I have fallen in love with American names.

            The sharp names that never get fat.

            The snakeskin titles of mining claims

            The plumed-war bonnet of Medicine Hat

            Tucson and Deadwood and Lost Mule Flat.

    Like Stephen Vincent Benét, I find our heritage on maps, maps that contain our collective character. Before enjoying Intercourse, so to speak, I thought the only funny place-name was Lake Titicaca.  But I soon went searching for American names.  Pennsylvania was a good start. 

    Luckily, I had no Google Maps.  I had to scan an atlas.  Sprawled on the carpet, I let my imagination roam across Pennsylvania, beyond Intercourse to Bird-in-Hand, King of Prussia, Tire Hill and Snow Shoe, Star Brick and in the state’s mountainous middle, Jersey Shore.  It was a long way to Distant, PA, but along the way I passed through Boston and Bethlehem, Frisco, Scotland, and California.  California, Pennsylvania is an hour south of Pittsburgh, not far from Lover, Crucible, and scenic Scenery, Pennsylvania.  If you get to Drunkard, turn back.  You can't miss it. 

      Once I'd gone from Intercourse to Drunkard (it's usually traveled in the other direction), I paged on to other states.  Texas names towns after people -- Alice and Anna, Clyde and Clint, Louise and Lolita.  Western towns are haunted by death.  Deadwood, Death Valley, Tombstone.  The South abounds with Biblical names -- Jericho, Mount Zion, Nazareth..   New Jersey names are so colorful that folkie Dave Van Ronk used them as lyrics. 

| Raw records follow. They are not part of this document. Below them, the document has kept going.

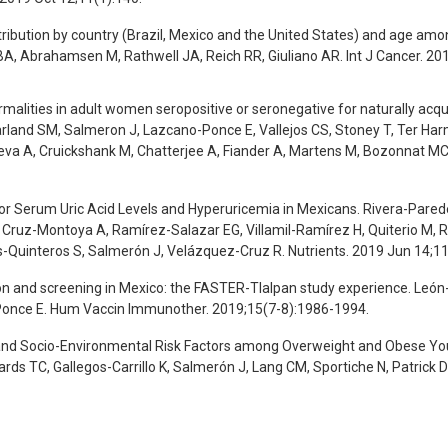
ribution by country (Brazil, Mexico and the United States) and age amon
 BA, Abrahamsen M, Rathwell JA, Reich RR, Giuliano AR. Int J Cancer. 201
malities in adult women seropositive or seronegative for naturally acqui
and SM, Salmeron J, Lazcano-Ponce E, Vallejos CS, Stoney T, Ter Harm
eva A, Cruickshank M, Chatterjee A, Fiander A, Martens M, Bozonnat MC,
for Serum Uric Acid Levels and Hyperuricemia in Mexicans. Rivera-Pare
Cruz-Montoya A, Ramírez-Salazar EG, Villamil-Ramírez H, Quiterio M, Ra
s-Quinteros S, Salmerón J, Velázquez-Cruz R. Nutrients. 2019 Jun 14;11
ion and screening in Mexico: the FASTER-Tlalpan study experience. Leó
Ponce E. Hum Vaccin Immunother. 2019;15(7-8):1986-1994.
 and Socio-Environmental Risk Factors among Overweight and Obese Yout
ds TC, Gallegos-Carrillo K, Salmerón J, Lang CM, Sportiche N, Patrick DL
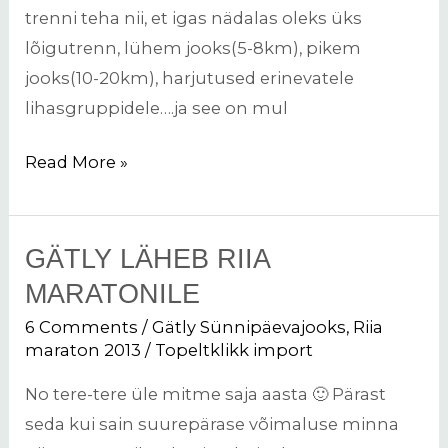
trenni teha nii, et igas nädalas oleks üks
lõigutrenn, lühem jooks(5-8km), pikem
jooks(10-20km), harjutused erinevatele
lihasgruppidele….ja see on mul
Read More »
GÄTLY LÄHEB RIIA
Gätly
läheb
MARATONILE
Riia
6 Comments
/
Gätly Sünnipäevajooks
,
Riia
Maratonile
maraton 2013
/
Topeltklikk import
No tere-tere üle mitme saja aasta 🙂 Pärast
seda kui sain suurepärase võimaluse minna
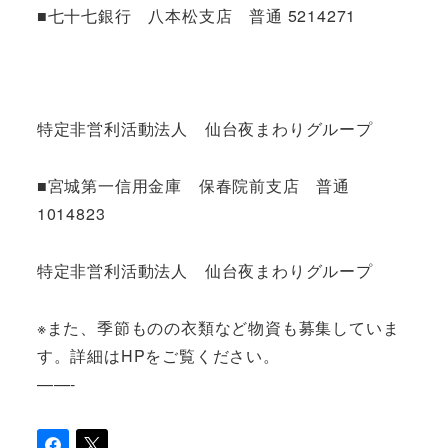
■七十七銀行 八本松支店 普通 5214271
特定非営利活動法人 仙台夜まわりグループ
■宮城第一信用金庫 保春院前支店 普通
1014823
特定非営利活動法人 仙台夜まわりグループ
※また、季節ものの衣類など物資も募集していま
す。詳細はHPをご覧ください。
——-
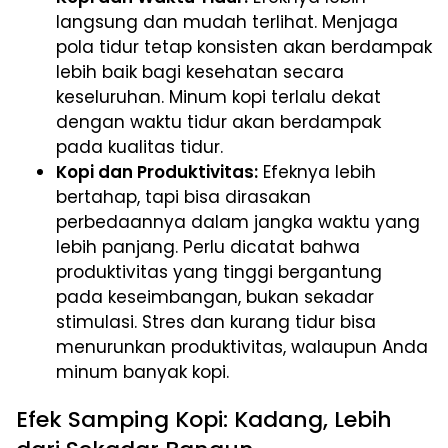
langsung dan mudah terlihat. Menjaga
pola tidur tetap konsisten akan berdampak
lebih baik bagi kesehatan secara
keseluruhan. Minum kopi terlalu dekat
dengan waktu tidur akan berdampak
pada kualitas tidur.
Kopi dan Produktivitas:
Efeknya lebih
bertahap, tapi bisa dirasakan
perbedaannya dalam jangka waktu yang
lebih panjang. Perlu dicatat bahwa
produktivitas yang tinggi bergantung
pada keseimbangan, bukan sekadar
stimulasi. Stres dan kurang tidur bisa
menurunkan produktivitas, walaupun Anda
minum banyak kopi.
Efek Samping Kopi: Kadang, Lebih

Foreign tourists admire our native names -- Mississippi and Monongahela and my favorite, Susquehanna.  But moving westward, Americans just wanted to have fun.

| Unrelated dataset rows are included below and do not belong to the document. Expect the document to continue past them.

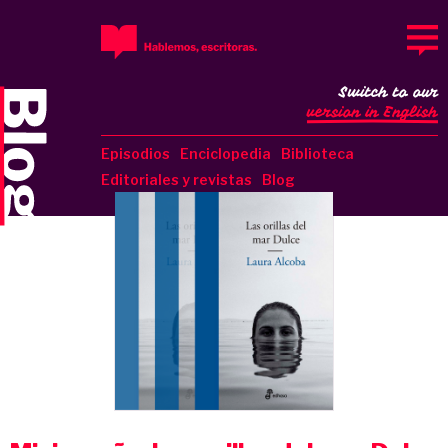
Switch to our
version in English
Episodios
Enciclopedia
Biblioteca
Editoriales y revistas
Blog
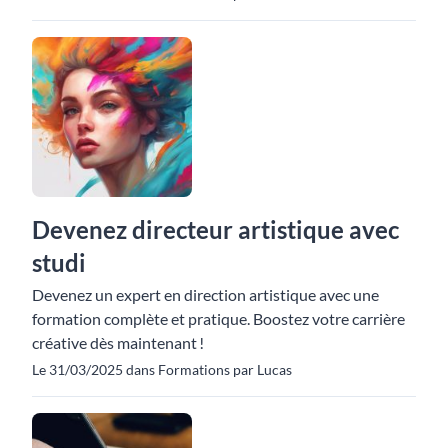
Devenez directeur artistique avec
studi
Devenez un expert en direction artistique avec une
formation complète et pratique. Boostez votre carrière
créative dès maintenant !
Le 31/03/2025 dans Formations par Lucas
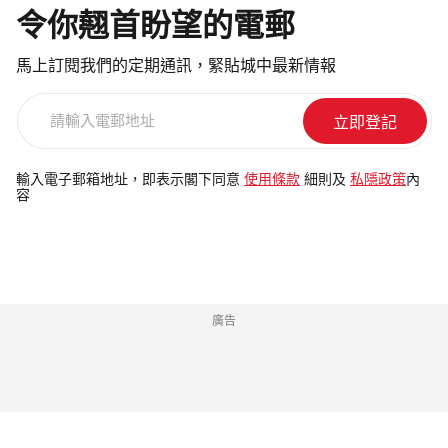
令你翹首盼望的電郵
馬上訂閱我們的定期通訊，緊貼城中最新情報
請
輸
入
電
輸入電子郵箱地址，即表示閣下同意
使用條款
細則及
私隱政策
內
容
郵
地
址
廣告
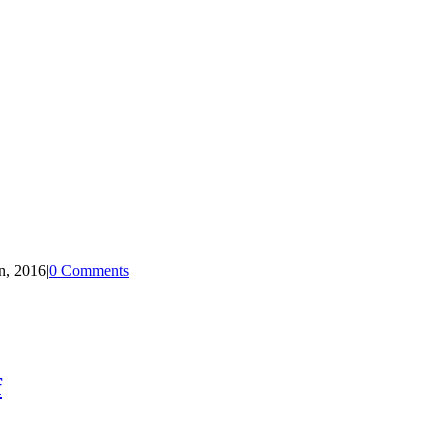
n, 2016
|
0 Comments
f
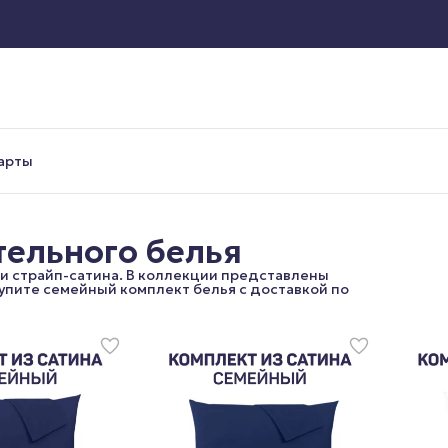
арты
ельного белья
 и страйп-сатина. В коллекции представлены
Купите семейный комплект белья с доставкой по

       Yes, we have dozens of Beaver Falls and Elk Creeks, and at least forty Springfields.  Yet where besides the U.S. will you find Big Butt Mountain (NC), What Cheer (IA) and Wankers Corner (OR)?  Then there's Joe, Montana, (pop. 22) which cheated by re-naming itself after the quarterback.  American place names are rarely boring.  NOTE: there is a Boring, Oregon, a Boring, Tennessee, and a Boring, Maryland, but we won't go there.

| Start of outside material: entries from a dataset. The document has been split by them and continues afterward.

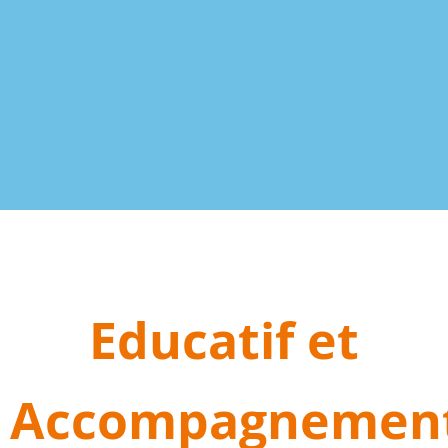
Educatif et
Accompagnemen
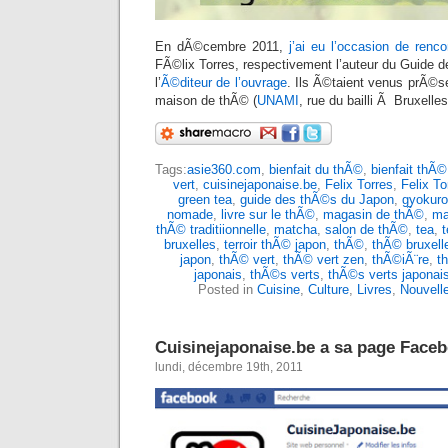
En dÃ©cembre 2011,
j’ai eu l’occasion de renco
FÃ©lix Torres, respectivement l’auteur du Guide 
l’
Ã©diteur de l’ouvrage
. Ils Ã©taient venus prÃ©se
maison de thÃ© (
UNAMI
, rue du bailli Ã Bruxelle
Tags:
asie360.com
,
bienfait du thÃ©
,
bienfait thÃ©
vert
,
cuisinejaponaise.be
,
Felix Torres
,
Felix To
green tea
,
guide des thÃ©s du Japon
,
gyokuro
nomade
,
livre sur le thÃ©
,
magasin de thÃ©
,
ma
thÃ© traditiionnelle
,
matcha
,
salon de thÃ©
,
tea
,
t
bruxelles
,
terroir thÃ© japon
,
thÃ©
,
thÃ© bruxell
japon
,
thÃ© vert
,
thÃ© vert zen
,
thÃ©iÃ¨re
,
t
japonais
,
thÃ©s verts
,
thÃ©s verts japonai
Posted in
Cuisine
,
Culture
,
Livres
,
Nouvell
Cuisinejaponaise.be a sa page Face
lundi, décembre 19th, 2011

        These are troubled times, but perhaps some solace can be taken in American names.  Can a country hosting Toad Suck, Arkansas and Superior Bottom, West Virginia take itself too seriously?  Could anyone question the future of towns that dare to be No Name, Colorado or Normal, Illinois? 

            So call me Weird (Weird Lake, Minnesota). Call me Eclectic (Alabama). You can even call me Ishmael (Missouri). But...

            I have fallen in love with American names.

            The sharp names that never get fat...

            And if you don't agree, you can go to Hell.  Michigan, that is.  About an hour west of Detroit.